Records drawn from a dataset:
* * *
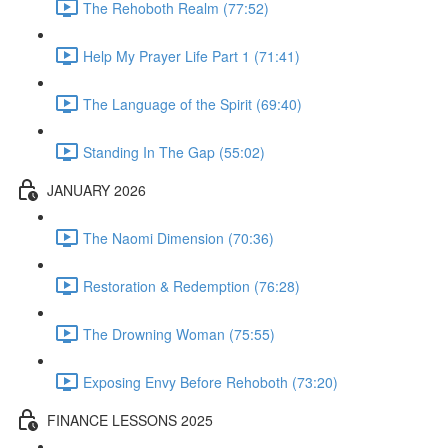
The Rehoboth Realm (77:52)
Help My Prayer Life Part 1 (71:41)
The Language of the Spirit (69:40)
Standing In The Gap (55:02)
JANUARY 2026
The Naomi Dimension (70:36)
Restoration & Redemption (76:28)
The Drowning Woman (75:55)
Exposing Envy Before Rehoboth (73:20)
FINANCE LESSONS 2025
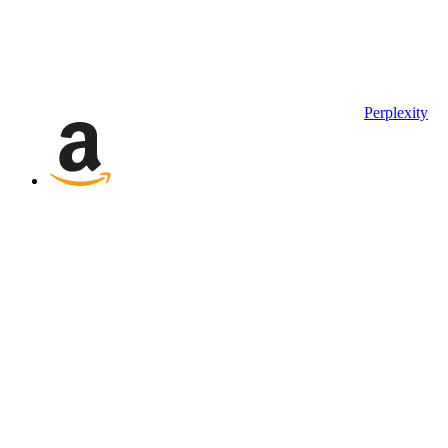
Perplexity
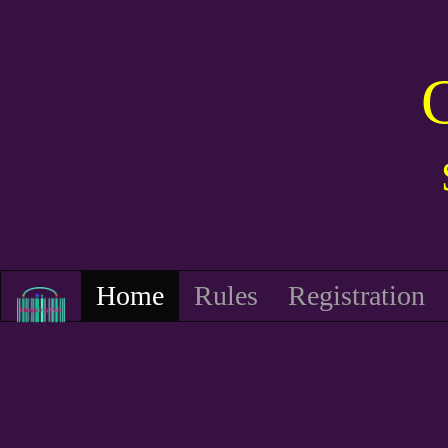
Home
Rules
Registration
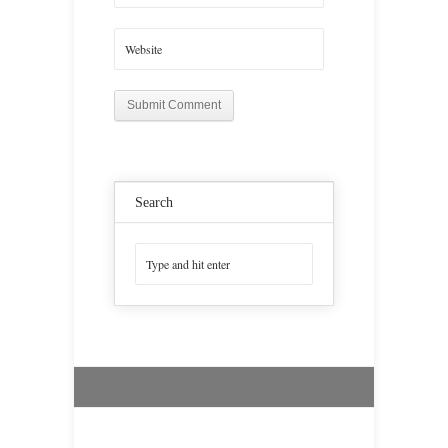
Search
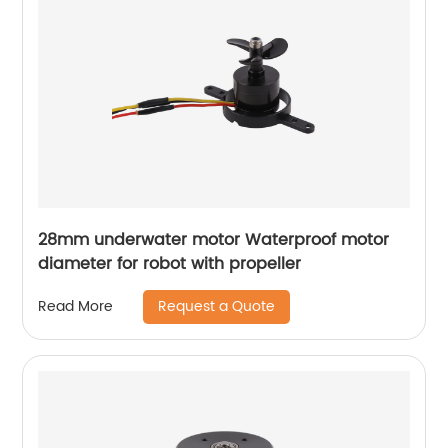
28mm underwater motor Waterproof motor
diameter for robot with propeller
Request a Quote
Read More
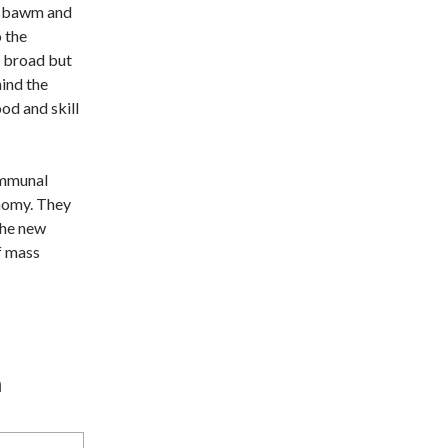
obsbawm and
 the
n broad but
hind the
od and skill
ommunal
onomy. They
the new
of mass
n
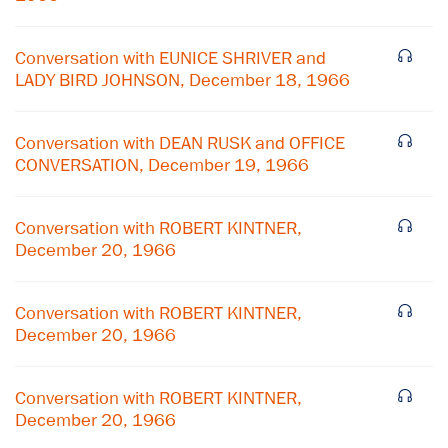
Conversation with EUNICE SHRIVER and
LADY BIRD JOHNSON, December 18, 1966
Conversation with DEAN RUSK and OFFICE
CONVERSATION, December 19, 1966
Conversation with ROBERT KINTNER,
December 20, 1966
Conversation with ROBERT KINTNER,
December 20, 1966
Conversation with ROBERT KINTNER,
December 20, 1966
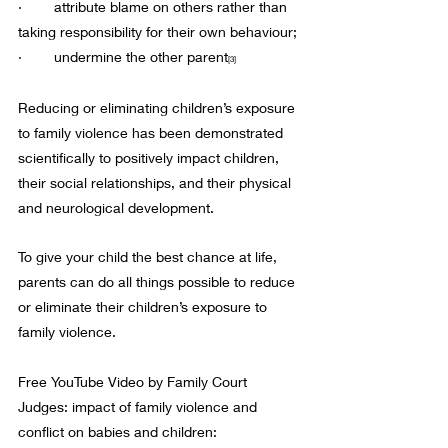
·        attribute blame on others rather than 
taking responsibility for their own behaviour;
·        undermine the other parent
[3]
Reducing or eliminating children’s exposure 
to family violence has been demonstrated 
scientifically to positively impact children, 
their social relationships, and their physical 
and neurological development.  
To give your child the best chance at life, 
parents can do all things possible to reduce 
or eliminate their children’s exposure to 
family violence.
Free YouTube Video by Family Court 
Judges: impact of family violence and 
conflict on babies and children:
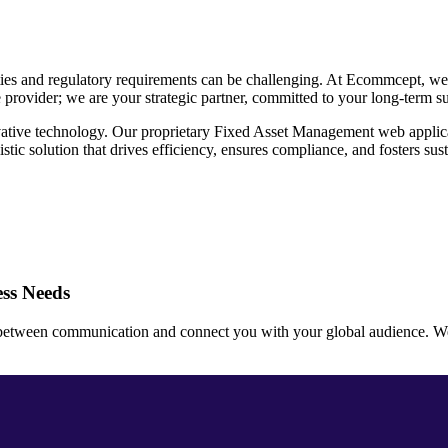
ties and regulatory requirements can be challenging. At Ecommcept, we 
e provider; we are your strategic partner, committed to your long-term s
ative technology. Our proprietary Fixed Asset Management web applicati
ic solution that drives efficiency, ensures compliance, and fosters sus
ss Needs
 between communication and connect you with your global audience. We ar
* * *
WORK INSTRUCTION: From the entries, find how many lines contain "Rehoboth" and give the number alone.

ANSWER SPACE: 2